**Task requirements:** Stop after the line with "Read This Before". Up to that point, output every line of the listing below exactly from the first one onward, skipping pictures.
::::
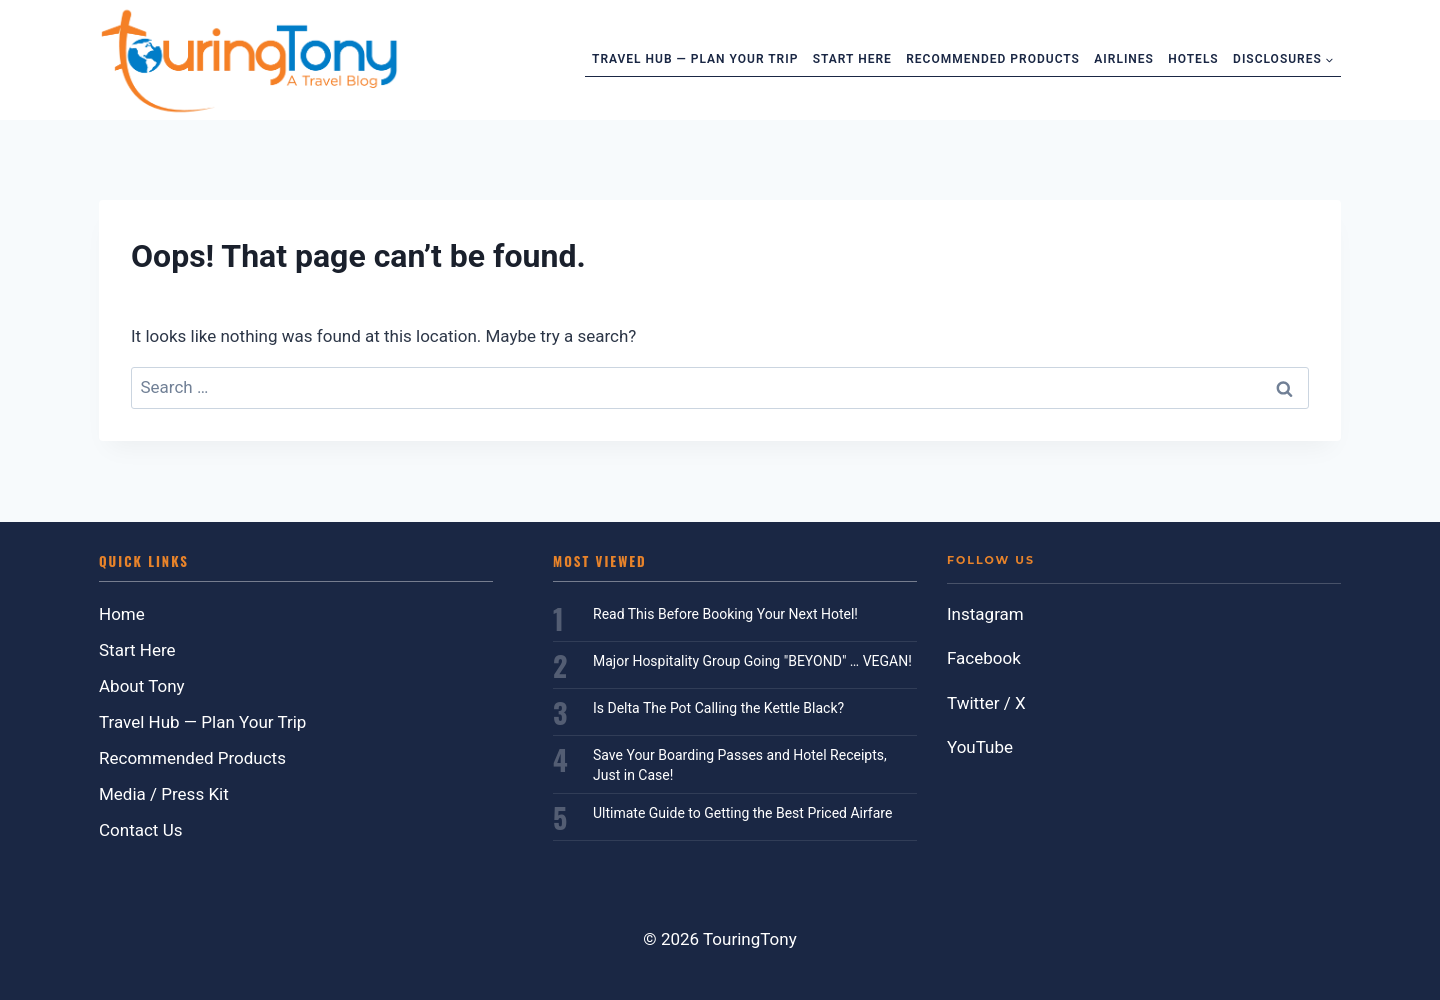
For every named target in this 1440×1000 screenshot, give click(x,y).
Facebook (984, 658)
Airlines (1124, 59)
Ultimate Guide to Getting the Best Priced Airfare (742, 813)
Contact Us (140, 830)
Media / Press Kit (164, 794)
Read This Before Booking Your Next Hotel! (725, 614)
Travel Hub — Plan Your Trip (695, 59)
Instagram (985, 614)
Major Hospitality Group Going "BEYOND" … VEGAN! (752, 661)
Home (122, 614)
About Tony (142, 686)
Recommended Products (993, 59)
::::
**Expected output:**
For every named target in this 1440×1000 screenshot, give click(x,y).
Facebook (984, 658)
Airlines (1124, 59)
Ultimate Guide to Getting the Best Priced Airfare (742, 813)
Contact Us (140, 830)
Media / Press Kit (164, 794)
Read This Before Booking Your Next Hotel! (725, 614)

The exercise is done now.